Sex/Gender Discrimination Claims Sufficiently Alleged; Comments Included “Calendar Girl” Remark

In Loth v. City of New York, No. 160925/2021, 2023 WL 3456623 (N.Y. Sup Ct, New York County May 15, 2023), the court, inter alia, denied defendant’s motion to dismiss plaintiff’s gender-based discrimination claims asserted under the New York State and City Human Rights Laws.

From the decision:

At this early stage of the litigation, dismissal would be inappropriate as the plaintiff has sufficiently pled claims for gender discrimination pursuant to the SHRL and CHRL. Pursuant to the SHRL and CHRL, a plaintiff alleging gender discrimination must allege that: “(1) she is a member of a protected class; (2) she was qualified for the position; (3) that she suffered an adverse employment action; and (4) the adverse employment action occurred under circumstances giving rise to an inference of unlawful discrimination.” (Forrest v Jewish Guild for the Blind, 3 NY3d 295, 313 [2004]).
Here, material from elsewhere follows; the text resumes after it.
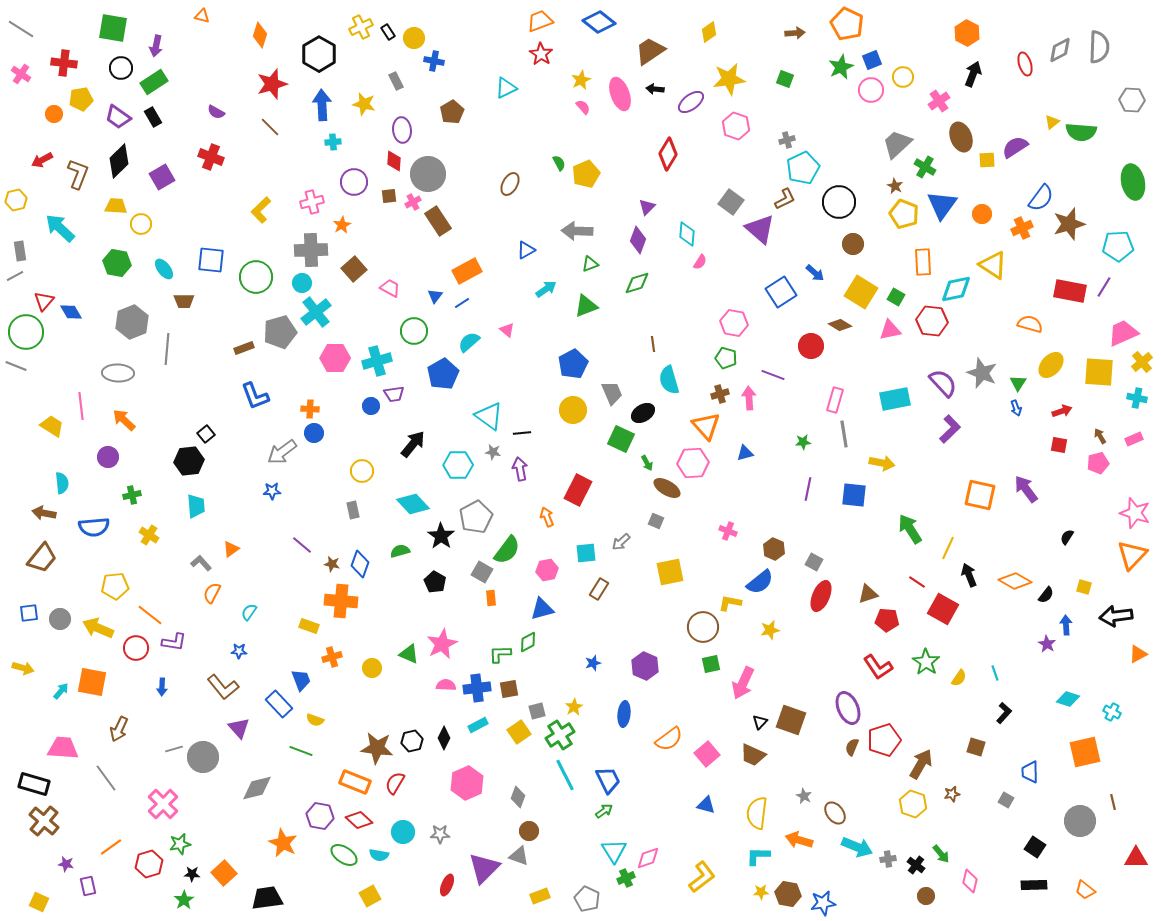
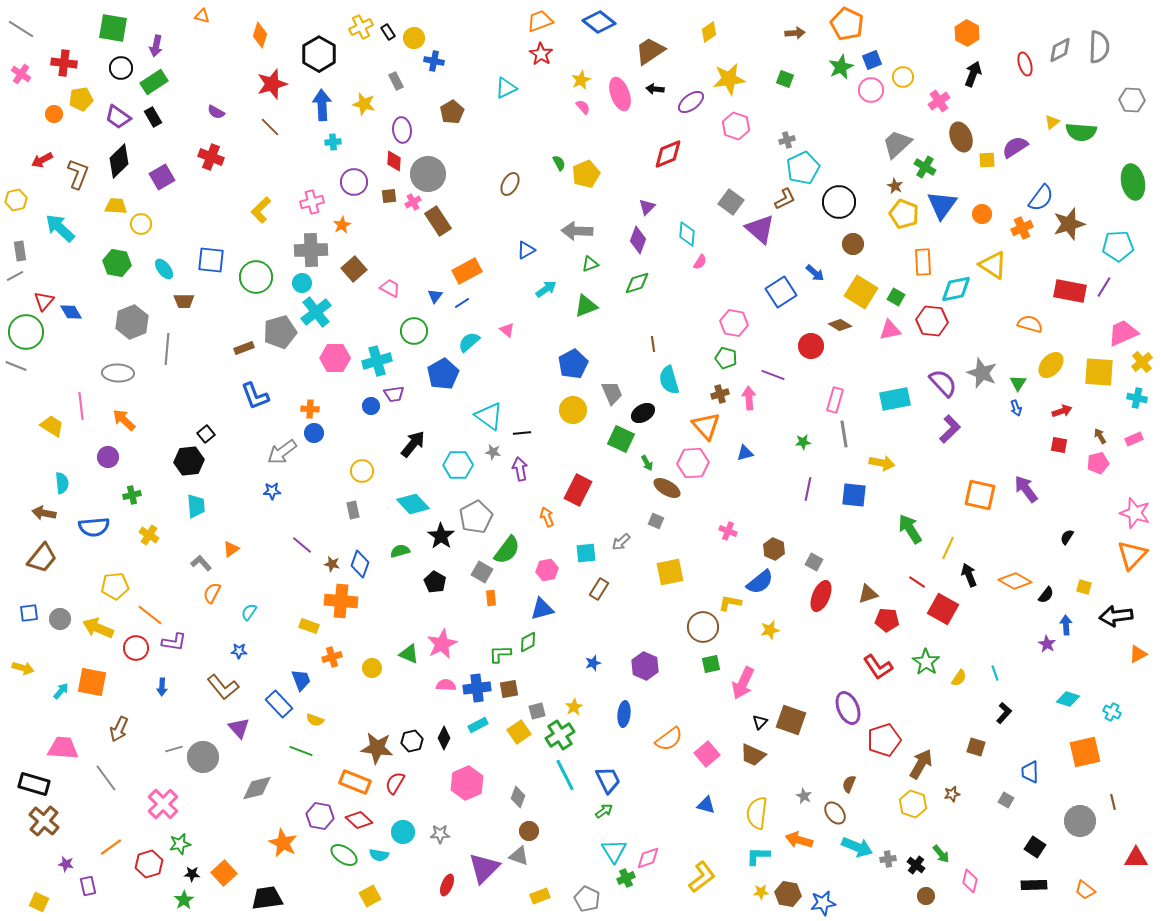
red diamond at (668, 154): rotated 36 degrees clockwise
brown semicircle at (852, 747): moved 3 px left, 37 px down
Under the CHRL, discrimination claims should be construed broadly in favor of the plaintiff, to the extent such a construction is reasonably possible. (See Arnold Melman, MD v Montefiore Med. Ctr., 98 AD3d 107, 112 [1st Dept 2012]). Here, the plaintiff has plausibly alleged that she was suffered to adverse employment actions when Defendant denied her promotional opportunities and/or salary raises and hindered her ability to enroll in medical classes. Furthermore, Plaintiff alleged that defendant also: (1) interfered with her ability to apply for an available Hazardous Materials Instructor position for which she was qualified; (2) increased her workload by assigning her to work overtime shifts for which she never confirmed her availability; and (3) refused to provide her with evaluations and recommendations required for her medic school program, which in turn delayed her enrollment in that program.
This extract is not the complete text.